- Source information
= Beginning of Section =

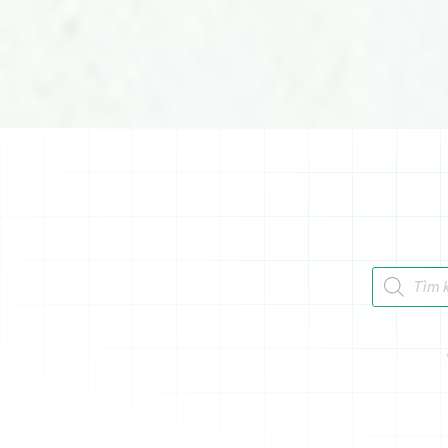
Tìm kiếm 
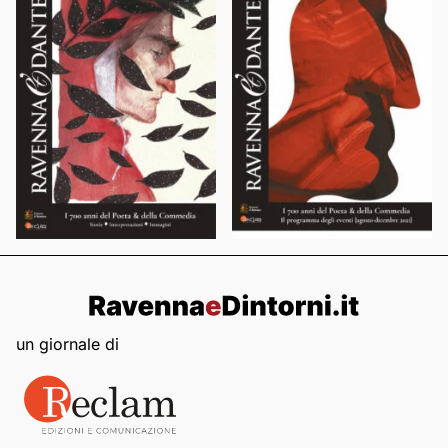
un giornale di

= End of Section =
= Beginning of Section =

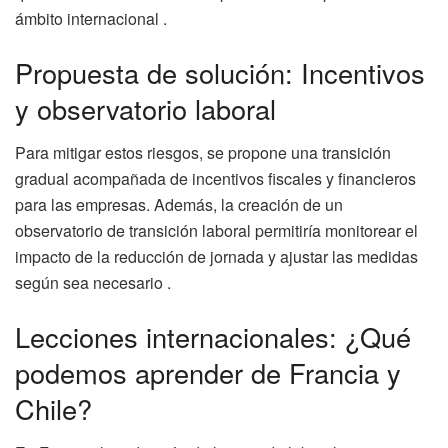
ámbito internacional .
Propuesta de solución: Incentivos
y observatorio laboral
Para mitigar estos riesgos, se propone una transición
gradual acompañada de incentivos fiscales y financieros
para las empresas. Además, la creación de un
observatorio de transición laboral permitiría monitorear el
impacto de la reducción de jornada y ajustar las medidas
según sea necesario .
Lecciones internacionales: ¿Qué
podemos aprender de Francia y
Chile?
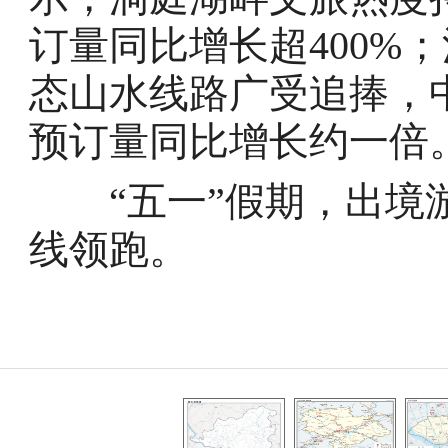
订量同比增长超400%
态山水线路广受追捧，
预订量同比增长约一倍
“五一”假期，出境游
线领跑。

= End of Section =
= Beginning of Section =

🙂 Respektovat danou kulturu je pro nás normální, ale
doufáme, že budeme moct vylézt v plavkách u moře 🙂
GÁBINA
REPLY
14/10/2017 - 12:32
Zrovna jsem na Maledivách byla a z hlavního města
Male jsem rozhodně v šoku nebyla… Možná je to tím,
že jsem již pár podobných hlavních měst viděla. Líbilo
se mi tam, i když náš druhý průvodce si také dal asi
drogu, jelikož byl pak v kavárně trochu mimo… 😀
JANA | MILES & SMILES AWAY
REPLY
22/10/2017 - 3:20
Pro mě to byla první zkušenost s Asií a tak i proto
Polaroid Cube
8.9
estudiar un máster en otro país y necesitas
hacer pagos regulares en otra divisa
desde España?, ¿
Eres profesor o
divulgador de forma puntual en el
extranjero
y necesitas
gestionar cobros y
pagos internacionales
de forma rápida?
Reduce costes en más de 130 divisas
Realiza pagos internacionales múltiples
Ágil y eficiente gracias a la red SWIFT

= End of Section =

Apply a filter for "jsem" to the entries and show each line that passes.

Zrovna jsem na Maledivách byla a z hlavního města
Male jsem rozhodně v šoku nebyla… Možná je to tím,
že jsem již pár podobných hlavních měst viděla. Líbilo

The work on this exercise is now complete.